Peter Pellegrini’s election as Slovakia’s President is being decried by the Brussels elite as yet another sign of supposedly worrying populism. Rather than decry his victory, they should be trying to understand why so many people across the European Union find this sort of politician so attractive.
It is not hard to find the answer if one wants. Current EU policies on a host of issues primarily benefit the educated, secular, and well-off. Those afflicted by this consensus have become restless as they see incumbent parties fail to deliver change or often even treat them with respect. Populism is not an aberration under those circumstances: it is the only logical course available.
This trend is not merely an Eastern European phenomenon. Portugal’s recent election saw the populist Chega nearly triple its share of the vote as the long dominant Socialists and Social Democrats dropped. Chega’s voters came from the same demographic groups that fuel populist parties elsewhere: the young, the less educated, and males. These Portuguese rationally concluded that only an outsider party could drive real change.
Pellegrini won in Slovakia because these voters are a clear majority. His opponent, Ivan Korcok, swept the Bratislava capital region by nearly a 2-1 margin. Korcok also carried Slovakia’s second largest city, Koslice, by a similar margin. Bratislava’s GDP per capita is more than 2.5 times that of the rest of the country, so it’s understandable why these voters did not want radical change. The rest of the country, which hasn’t benefitted as much from the last twenty years of EU membership, overwhelmingly backed Pellegrini.
These results are nearly identical to those found in much-maligned Hungary. Budapest is nearly three times as wealthy as measured in GDP per capita than anywhere else in the country. Not surprisingly, it is also the bastion of the opposition to Prime Minister Viktor Orban. Orban’s majorities, like Pellegrini’s, come from the much poorer countryside.
Citizens in places such as these are not benefitting as much from public or private investment. They are likelier to compete with immigrants for jobs, if migrants settle in the country. They also tend to be more socially conservative. It should not be surprising, then, that they reject EU policies that favour green growth over traditional industries; that are unwilling to just say no to migration; and which deride traditional mores as outdated if not wholly unacceptable.
Unwillingness to slow down the rate of change driven from Brussels is fuelling populism even in the more educated and prosperous nations in the Union. France has a similar economic profile to Hungary or Slovakia. The Paris region, the Ile de France, is nearly 60 percent wealthier than the next richest provinces and twice as wealthy as any other. It should not surprise, then, to learn that President Macron received his highest percentage in Ile de France, beating populist Marine Le Pen by nearly 3-1 there.
Macron won that race by 17 points because he also carried many poorer regions. But the most recent poll for the 2027 contest found that either LePen or her deputy, Jordan Bardella, would get 50 percent or more in a runoff against a leading candidate from Macron’s coalition. Those totals are nearly identical to those found in Hungary or Slovakia, where populist candidates or parties get slightly more than 50 percent.

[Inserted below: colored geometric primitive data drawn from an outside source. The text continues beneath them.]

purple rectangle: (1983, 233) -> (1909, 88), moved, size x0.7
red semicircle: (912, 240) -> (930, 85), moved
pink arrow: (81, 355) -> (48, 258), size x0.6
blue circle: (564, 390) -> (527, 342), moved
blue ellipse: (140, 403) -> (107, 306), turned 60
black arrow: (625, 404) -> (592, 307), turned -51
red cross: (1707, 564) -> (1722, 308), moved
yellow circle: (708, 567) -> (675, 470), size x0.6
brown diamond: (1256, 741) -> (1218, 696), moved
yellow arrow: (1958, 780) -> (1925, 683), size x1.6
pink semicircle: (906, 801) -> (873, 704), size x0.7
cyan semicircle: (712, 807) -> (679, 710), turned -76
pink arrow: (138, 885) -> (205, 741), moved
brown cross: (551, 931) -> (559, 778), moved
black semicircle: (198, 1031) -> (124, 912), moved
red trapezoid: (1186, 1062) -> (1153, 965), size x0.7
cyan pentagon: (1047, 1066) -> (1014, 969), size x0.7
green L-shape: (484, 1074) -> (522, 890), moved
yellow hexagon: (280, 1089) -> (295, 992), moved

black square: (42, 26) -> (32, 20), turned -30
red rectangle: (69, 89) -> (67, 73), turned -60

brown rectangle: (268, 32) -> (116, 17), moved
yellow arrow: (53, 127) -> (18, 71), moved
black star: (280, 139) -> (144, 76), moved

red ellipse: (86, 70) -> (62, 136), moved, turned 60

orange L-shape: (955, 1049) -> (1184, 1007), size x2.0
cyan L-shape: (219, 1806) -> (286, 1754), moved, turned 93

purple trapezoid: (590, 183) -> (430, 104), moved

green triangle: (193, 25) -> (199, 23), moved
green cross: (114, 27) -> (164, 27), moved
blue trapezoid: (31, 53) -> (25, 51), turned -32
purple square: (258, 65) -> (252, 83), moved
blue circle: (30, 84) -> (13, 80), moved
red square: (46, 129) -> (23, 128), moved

Another recent poll shows that LePen draws support from the same demographics as populists elsewhere. She does best with employees and manual laborers and worst with managers and professional. She does best with the middle classes; support for her in the first-round drops to a mere 14 percent among French households earning over 5,000 Euros a month. Most importantly, her support is inversely related to educational attainment. She does best (52 percent) with the least educated and worst (13 percent) with the best.
Nor can the existing elites count on antipathy toward Russia to counter these developments except in nations directly threatened should Russia conquer Ukraine. It is evident that economically pressed, non-elite voters want their needs addressed and do not want them pushed aside to combat Russia. Whether that is right or not is immaterial; politics always teaches that perception matters more than logic.
These facts make two conclusions unavoidable. First, incumbent parties and the elites that back them must start to change the way they govern, incorporating key populist demands into their platforms, or they risk being pushed aside by the growing populist wave. Second, populists must adapt themselves the closer they get to power, making concessions as needed to ensure they have the popular backing to drive the change their countries and the EU need.
Change is coming to the EU, and it is not the change the Brussels elite want. The powers that be have only two choices: adapt or die.